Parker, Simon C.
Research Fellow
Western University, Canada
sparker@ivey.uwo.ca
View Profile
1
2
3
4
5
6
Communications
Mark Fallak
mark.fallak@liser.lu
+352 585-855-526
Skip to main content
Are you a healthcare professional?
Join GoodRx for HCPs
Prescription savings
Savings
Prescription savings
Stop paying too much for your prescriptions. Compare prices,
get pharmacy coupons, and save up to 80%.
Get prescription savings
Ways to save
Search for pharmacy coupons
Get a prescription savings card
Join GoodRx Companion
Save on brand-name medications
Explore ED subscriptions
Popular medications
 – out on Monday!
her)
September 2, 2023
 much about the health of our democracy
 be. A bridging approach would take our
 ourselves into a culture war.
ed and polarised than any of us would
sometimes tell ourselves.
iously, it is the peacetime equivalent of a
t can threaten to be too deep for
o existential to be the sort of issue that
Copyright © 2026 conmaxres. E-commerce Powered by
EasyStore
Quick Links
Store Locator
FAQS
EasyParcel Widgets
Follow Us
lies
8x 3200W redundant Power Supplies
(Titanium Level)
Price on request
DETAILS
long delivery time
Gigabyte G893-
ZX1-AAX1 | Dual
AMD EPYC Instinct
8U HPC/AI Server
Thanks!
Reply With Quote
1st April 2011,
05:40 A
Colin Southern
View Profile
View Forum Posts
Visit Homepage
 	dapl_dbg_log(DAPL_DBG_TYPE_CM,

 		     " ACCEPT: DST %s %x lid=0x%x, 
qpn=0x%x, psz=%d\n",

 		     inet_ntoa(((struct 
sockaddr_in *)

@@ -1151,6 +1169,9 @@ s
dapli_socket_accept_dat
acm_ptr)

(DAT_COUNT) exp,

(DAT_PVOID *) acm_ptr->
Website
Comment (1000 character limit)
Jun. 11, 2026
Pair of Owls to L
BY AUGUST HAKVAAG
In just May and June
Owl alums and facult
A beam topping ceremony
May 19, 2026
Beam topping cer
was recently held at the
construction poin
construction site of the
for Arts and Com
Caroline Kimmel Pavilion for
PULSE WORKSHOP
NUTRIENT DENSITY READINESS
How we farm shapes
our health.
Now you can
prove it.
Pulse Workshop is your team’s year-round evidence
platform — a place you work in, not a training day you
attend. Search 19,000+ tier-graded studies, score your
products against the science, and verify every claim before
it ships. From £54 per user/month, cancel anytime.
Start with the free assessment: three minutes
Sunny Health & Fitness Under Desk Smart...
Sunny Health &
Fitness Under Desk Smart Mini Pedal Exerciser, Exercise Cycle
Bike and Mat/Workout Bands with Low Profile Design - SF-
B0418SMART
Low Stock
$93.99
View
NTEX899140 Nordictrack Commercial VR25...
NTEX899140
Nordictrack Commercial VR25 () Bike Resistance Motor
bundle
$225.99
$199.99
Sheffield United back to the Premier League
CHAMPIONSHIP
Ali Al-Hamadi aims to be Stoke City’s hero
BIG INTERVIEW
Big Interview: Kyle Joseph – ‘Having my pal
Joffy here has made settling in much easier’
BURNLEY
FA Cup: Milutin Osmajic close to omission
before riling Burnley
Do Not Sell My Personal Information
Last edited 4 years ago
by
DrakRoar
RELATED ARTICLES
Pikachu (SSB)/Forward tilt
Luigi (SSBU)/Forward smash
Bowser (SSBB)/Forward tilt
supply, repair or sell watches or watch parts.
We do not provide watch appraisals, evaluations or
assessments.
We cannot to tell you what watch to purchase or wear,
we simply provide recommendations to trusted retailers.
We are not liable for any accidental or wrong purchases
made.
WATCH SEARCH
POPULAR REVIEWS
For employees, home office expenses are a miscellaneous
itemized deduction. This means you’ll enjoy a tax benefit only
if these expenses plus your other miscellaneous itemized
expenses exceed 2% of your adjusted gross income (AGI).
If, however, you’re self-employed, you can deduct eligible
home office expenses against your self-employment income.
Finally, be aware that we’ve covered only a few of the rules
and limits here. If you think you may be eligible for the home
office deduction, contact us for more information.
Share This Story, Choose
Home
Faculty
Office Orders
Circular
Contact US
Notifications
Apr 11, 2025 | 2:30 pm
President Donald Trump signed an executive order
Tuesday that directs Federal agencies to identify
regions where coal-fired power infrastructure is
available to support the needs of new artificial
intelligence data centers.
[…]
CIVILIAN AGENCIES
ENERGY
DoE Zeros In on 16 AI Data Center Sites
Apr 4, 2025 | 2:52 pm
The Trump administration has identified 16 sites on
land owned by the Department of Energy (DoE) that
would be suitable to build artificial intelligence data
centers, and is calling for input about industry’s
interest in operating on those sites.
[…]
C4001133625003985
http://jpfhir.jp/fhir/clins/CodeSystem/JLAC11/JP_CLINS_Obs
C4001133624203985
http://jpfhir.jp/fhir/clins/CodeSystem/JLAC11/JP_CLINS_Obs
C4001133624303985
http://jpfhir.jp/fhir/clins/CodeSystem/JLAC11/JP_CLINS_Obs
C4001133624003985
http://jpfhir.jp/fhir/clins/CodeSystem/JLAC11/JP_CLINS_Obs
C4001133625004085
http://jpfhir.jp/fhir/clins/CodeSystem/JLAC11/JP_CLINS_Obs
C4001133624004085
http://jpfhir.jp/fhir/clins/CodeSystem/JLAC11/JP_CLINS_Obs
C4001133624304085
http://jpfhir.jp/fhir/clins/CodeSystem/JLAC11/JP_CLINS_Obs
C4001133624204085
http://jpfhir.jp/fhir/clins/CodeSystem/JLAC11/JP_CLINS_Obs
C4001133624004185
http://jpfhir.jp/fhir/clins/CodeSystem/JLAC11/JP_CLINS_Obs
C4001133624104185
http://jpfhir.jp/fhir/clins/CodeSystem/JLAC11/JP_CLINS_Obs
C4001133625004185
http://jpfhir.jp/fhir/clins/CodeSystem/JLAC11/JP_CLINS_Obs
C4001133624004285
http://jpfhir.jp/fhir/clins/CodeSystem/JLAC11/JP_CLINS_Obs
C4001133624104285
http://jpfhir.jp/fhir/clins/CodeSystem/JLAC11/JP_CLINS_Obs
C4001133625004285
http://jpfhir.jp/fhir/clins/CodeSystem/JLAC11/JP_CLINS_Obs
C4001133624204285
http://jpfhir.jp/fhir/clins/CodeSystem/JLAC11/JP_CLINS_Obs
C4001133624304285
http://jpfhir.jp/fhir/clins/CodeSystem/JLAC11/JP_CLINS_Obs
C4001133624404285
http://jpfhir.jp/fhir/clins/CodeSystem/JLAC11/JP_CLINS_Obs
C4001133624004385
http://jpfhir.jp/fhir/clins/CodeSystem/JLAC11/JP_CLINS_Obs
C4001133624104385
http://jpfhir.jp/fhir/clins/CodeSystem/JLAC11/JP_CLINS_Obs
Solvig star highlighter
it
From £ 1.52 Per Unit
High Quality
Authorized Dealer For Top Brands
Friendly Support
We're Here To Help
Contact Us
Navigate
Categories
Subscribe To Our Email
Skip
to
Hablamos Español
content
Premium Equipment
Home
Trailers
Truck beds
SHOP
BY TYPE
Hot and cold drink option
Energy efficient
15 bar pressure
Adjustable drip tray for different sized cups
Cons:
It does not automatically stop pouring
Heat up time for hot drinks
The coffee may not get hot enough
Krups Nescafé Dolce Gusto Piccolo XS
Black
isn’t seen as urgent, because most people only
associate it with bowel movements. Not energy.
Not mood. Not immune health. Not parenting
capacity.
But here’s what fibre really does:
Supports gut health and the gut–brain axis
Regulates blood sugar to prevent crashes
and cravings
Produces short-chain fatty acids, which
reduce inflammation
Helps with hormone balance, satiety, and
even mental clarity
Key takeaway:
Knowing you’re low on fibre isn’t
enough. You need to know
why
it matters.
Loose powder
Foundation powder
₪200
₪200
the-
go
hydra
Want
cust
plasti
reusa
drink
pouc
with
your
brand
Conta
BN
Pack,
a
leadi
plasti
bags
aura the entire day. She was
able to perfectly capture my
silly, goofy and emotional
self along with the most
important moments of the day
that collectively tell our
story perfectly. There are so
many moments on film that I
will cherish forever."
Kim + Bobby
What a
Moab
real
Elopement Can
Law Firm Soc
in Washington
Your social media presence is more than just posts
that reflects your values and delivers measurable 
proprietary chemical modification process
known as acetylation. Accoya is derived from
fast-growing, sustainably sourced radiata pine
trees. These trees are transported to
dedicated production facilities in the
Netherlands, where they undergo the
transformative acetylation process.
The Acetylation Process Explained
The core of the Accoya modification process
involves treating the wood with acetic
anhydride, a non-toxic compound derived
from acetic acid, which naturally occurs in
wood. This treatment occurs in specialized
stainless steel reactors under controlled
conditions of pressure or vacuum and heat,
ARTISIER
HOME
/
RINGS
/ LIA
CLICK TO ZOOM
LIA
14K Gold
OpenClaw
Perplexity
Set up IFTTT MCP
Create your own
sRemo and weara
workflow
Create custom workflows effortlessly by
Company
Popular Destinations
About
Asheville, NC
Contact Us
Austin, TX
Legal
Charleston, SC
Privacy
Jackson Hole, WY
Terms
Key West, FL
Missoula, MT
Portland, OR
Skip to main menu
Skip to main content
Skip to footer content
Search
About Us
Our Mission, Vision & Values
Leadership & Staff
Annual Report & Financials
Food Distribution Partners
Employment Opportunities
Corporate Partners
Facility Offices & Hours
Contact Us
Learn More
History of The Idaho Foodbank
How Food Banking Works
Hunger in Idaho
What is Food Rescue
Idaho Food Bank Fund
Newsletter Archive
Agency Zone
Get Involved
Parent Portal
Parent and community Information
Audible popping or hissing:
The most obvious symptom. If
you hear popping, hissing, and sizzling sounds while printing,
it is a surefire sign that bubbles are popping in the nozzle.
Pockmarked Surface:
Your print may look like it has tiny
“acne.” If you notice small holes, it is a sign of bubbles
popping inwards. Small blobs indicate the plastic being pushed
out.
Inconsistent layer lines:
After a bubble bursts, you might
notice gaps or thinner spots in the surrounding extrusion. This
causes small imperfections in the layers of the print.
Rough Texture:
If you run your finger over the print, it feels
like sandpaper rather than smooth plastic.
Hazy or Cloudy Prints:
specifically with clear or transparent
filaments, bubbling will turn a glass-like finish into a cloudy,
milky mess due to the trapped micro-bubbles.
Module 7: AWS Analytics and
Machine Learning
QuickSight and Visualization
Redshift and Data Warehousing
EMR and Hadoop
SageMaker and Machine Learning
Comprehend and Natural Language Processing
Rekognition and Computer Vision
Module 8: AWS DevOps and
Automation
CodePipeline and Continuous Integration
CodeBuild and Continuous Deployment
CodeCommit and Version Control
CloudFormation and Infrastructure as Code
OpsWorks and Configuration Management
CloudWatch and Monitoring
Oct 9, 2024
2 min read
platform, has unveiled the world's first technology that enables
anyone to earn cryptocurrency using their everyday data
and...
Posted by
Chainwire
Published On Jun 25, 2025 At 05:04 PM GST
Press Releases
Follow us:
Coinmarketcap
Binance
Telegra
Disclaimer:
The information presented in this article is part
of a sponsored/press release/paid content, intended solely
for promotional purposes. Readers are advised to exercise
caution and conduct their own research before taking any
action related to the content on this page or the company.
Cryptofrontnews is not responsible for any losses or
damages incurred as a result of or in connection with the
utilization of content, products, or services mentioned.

_ _ _ _

* Assignment: Find the lines in the data that include "occurs", then copy each of them.

* Output:
from acetic acid, which naturally occurs in
wood. This treatment occurs in specialized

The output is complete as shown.